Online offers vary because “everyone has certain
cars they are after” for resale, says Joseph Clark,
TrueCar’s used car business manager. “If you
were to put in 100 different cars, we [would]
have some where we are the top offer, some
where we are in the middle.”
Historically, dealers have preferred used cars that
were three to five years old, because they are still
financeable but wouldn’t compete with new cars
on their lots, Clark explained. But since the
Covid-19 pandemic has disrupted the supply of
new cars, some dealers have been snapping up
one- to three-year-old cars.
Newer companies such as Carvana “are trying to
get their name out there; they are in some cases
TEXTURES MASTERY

--

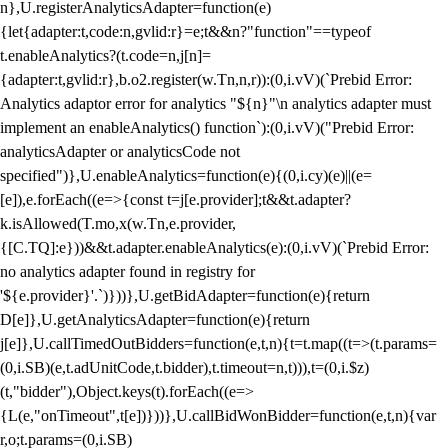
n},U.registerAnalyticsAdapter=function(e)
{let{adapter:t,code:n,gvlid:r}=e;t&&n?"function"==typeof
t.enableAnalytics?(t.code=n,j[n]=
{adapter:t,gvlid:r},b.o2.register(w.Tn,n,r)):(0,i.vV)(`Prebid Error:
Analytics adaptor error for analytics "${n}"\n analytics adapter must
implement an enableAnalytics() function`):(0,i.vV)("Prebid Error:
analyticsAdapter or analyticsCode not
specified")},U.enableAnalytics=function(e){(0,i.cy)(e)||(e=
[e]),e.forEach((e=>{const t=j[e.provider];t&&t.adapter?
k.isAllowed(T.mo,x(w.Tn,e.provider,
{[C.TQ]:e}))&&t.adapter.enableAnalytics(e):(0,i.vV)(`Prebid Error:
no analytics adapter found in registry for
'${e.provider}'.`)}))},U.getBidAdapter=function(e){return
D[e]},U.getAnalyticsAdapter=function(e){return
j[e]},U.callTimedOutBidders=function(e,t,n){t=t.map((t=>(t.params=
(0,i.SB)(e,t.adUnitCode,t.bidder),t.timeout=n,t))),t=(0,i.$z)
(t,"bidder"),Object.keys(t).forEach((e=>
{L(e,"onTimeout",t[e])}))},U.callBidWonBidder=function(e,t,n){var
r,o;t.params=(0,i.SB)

> **TASK OBJECTIVE**:
Every line that holds the word "three" should be copied from the records.

> **PROBLEM SOLUTION**:
were three to five years old, because they are still
one- to three-year-old cars.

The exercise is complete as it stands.